Answer by Jan Haywood
This is a big question, which probably deserves its own lecture course! I will include here what, I think, are just a few particularly salient points. First of all, Herodotus’ Histories are a key narrative source for a major set of conflicts between the Achaemenid Empire and various Greek poleis (city-states), known as the Greco-Persian Wars (490-479 BCE); these conflicts proved to be a significant series of events, shaping relations between Persia and Greece long afterwards! Of course, Herodotus was far from the only author in antiquity to write about the Greco-Persian Wars. Others who did so include Diodorus, the Sicilian historian of the first century BCE (who seems to have been influenced by Herodotus’ work), as well as Plutarch, the biographer and historian from the first-second centuries CE, who famously criticised Herodotus’ account of the Greco-Persian Wars in his de malignitate Herodoti (On the Malice of Herodotus).
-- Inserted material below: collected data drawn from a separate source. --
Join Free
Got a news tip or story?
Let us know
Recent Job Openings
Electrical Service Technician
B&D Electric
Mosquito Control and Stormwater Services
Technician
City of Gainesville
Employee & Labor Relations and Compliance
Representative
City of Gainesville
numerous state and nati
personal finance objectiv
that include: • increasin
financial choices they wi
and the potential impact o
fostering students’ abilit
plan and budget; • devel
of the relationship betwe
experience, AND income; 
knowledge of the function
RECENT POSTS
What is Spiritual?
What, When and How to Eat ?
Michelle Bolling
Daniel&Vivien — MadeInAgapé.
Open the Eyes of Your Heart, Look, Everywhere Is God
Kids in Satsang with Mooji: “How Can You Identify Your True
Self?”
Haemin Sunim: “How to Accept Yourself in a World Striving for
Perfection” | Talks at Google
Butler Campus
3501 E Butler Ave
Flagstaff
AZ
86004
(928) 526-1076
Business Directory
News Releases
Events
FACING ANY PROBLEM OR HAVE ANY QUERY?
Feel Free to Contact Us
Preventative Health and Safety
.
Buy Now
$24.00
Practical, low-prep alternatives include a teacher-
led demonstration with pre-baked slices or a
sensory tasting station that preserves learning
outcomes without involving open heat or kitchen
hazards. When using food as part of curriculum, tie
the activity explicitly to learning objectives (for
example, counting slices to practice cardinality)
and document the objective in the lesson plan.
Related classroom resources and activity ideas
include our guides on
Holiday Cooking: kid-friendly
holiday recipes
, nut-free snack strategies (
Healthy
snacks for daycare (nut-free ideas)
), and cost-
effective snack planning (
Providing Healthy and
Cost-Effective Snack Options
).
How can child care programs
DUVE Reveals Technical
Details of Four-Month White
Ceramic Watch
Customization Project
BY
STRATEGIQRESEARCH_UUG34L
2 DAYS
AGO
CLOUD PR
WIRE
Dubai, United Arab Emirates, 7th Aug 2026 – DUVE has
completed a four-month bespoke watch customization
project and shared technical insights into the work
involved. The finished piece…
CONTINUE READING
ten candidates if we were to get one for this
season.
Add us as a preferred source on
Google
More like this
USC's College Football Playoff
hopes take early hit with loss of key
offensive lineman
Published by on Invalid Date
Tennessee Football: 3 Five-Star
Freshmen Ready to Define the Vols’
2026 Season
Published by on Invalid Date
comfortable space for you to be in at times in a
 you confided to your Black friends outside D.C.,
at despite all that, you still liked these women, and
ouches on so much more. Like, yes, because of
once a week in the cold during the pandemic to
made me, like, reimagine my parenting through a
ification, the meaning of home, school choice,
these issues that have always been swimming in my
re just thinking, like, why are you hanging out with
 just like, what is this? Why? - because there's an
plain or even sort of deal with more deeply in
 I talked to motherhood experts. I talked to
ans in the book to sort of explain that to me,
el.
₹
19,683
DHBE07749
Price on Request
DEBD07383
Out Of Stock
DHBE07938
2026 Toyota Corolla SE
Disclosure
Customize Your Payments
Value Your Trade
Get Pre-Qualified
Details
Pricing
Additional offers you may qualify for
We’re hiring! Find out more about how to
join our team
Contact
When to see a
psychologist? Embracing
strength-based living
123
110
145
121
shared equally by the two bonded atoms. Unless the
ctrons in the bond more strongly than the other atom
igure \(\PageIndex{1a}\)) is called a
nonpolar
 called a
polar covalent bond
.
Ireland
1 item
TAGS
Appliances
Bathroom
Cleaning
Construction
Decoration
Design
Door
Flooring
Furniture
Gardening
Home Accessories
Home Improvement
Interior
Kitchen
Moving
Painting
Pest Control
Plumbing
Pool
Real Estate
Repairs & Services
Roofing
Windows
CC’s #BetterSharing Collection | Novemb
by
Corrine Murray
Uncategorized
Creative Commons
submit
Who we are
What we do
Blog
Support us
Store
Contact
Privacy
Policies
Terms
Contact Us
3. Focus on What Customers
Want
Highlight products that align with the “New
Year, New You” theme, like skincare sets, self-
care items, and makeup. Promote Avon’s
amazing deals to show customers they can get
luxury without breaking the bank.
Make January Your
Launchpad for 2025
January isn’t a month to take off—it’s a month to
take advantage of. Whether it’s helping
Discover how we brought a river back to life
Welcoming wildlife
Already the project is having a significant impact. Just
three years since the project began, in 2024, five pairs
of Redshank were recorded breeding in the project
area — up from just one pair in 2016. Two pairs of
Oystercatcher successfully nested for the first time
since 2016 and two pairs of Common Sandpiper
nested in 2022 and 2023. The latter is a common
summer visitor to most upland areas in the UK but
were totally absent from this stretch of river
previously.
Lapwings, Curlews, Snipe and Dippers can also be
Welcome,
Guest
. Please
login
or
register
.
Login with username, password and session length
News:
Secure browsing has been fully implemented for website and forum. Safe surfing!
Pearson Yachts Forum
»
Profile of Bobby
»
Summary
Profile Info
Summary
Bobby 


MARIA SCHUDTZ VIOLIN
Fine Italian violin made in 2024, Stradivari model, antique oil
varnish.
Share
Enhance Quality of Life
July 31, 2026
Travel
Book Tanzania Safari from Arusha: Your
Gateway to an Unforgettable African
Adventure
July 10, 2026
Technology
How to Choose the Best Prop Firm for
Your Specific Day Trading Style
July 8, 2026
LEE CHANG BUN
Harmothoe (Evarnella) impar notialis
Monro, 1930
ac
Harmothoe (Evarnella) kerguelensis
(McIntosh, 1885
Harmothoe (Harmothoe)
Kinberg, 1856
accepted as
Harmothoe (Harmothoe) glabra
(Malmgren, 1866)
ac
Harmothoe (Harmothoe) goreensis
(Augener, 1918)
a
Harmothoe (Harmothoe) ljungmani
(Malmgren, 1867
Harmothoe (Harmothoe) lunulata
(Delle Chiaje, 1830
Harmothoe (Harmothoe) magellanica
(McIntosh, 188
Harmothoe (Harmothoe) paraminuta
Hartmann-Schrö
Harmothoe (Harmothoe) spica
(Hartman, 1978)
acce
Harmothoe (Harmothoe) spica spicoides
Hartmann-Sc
But Herodotus’ work is an incredibly rich one, and its importance extends far beyond what it can tell readers about the military conflict between Greece and Persia. Herodotus displays a keen interest in the customs, geography and culture of various peoples, not least the Egyptians, to whom he devotes an entire book (i.e. Book 2). (The Histories are conventionally divided into 9 books, though Herodotus is not responsible for these divisions.) His work is also rich in information concerning the religious history of the ancient Greek world, and it tells readers a great deal about non-Greek religions too. (Various recent publications have further enriched our understanding of this topic, for example, Andreas Schwab, Fremde Religion in Herodots Historien, Stuttgart 2020).
I don’t have the space to go into much detail here, but many readers have also derived great joy from numerous of Herodotus’ celebrated stories concerning particular individuals. For example, his account in Book 1 on the rise and fall of the Lydian king Croesus, as well as his account in Book 3 on Polycrates, the tyrant of Samos from the 540s – 522 BCE.
Finally, I will add that Herodotus has been hugely influential since antiquity in several ways. Not only does he stand as a key figure in the development of history-writing, but he also stands at the forefront of other fields of study, such as geography, ethnography, travel-writing, etc. The academic study of Herodotus’ impact in later periods and the reception of his work is now a burgeoning field, which continues to improve and refine our understanding of why Herodotus has been so important since classical antiquity. If you are interested in finding out more about this aspect of Herodotean research, a good place to start is Jessica Priestley and Vasiliki Zali’s excellent collection, Brill’s Companion to the Reception of Herodotus in Antiquity and Beyond, Leiden and Boston 2016.